**RECORDED INFORMATION:**

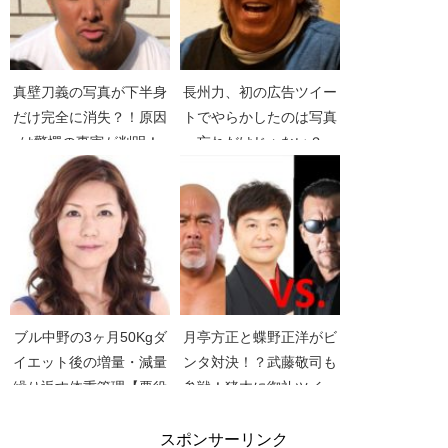
真壁刀義の写真が下半身
長州力、初の広告ツイー
だけ完全に消失？！原因
トでやらかしたのは写真
は驚愕の事実が判明！
忘れだけじゃない？
【スッキリ】
【Twitter】【ハッシュタ
グ】【GATSBY】【ギャ
ツビー】
ブル中野の3ヶ月50Kgダ
月亭方正と蝶野正洋がビ
イエット後の増量・減量
ンタ対決！？武藤敬司も
繰り返す体重管理【悪役
参戦！猪木に御礼ツイー
プロレスラー】【有吉反
ト【ガキ使】【笑っては
省会】
いけないシリーズ】【プ
スポンサーリンク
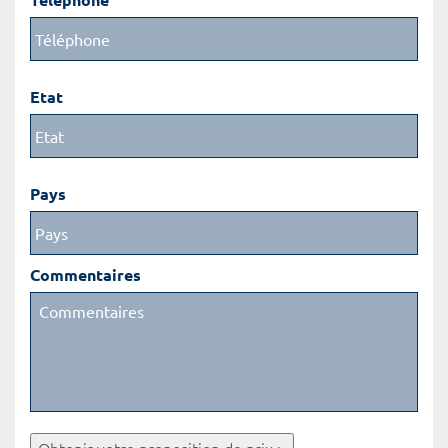
Etat
Pays
Commentaires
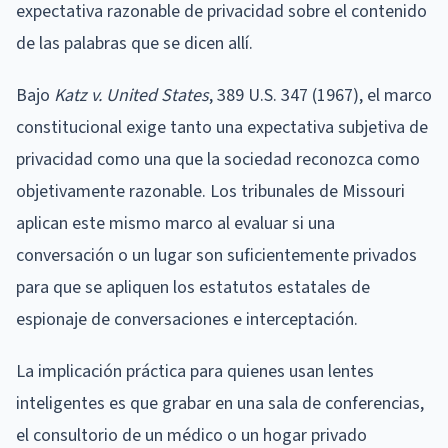
expectativa razonable de privacidad sobre el contenido
de las palabras que se dicen allí.
Bajo
Katz v. United States
, 389 U.S. 347 (1967), el marco
constitucional exige tanto una expectativa subjetiva de
privacidad como una que la sociedad reconozca como
objetivamente razonable. Los tribunales de Missouri
aplican este mismo marco al evaluar si una
conversación o un lugar son suficientemente privados
para que se apliquen los estatutos estatales de
espionaje de conversaciones e interceptación.
La implicación práctica para quienes usan lentes
inteligentes es que grabar en una sala de conferencias,
el consultorio de un médico o un hogar privado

**WHAT IS NEEDED:** Each line from the one containing "de las palabras que se dicen allí." to the last line of the material above should be reproduced word for word, with nothing added.

**SOLUTION FOR THIS EXERCISE:**
de las palabras que se dicen allí.
Bajo
Katz v. United States
, 389 U.S. 347 (1967), el marco
constitucional exige tanto una expectativa subjetiva de
privacidad como una que la sociedad reconozca como
objetivamente razonable. Los tribunales de Missouri
aplican este mismo marco al evaluar si una
conversación o un lugar son suficientemente privados
para que se apliquen los estatutos estatales de
espionaje de conversaciones e interceptación.
La implicación práctica para quienes usan lentes
inteligentes es que grabar en una sala de conferencias,
el consultorio de un médico o un hogar privado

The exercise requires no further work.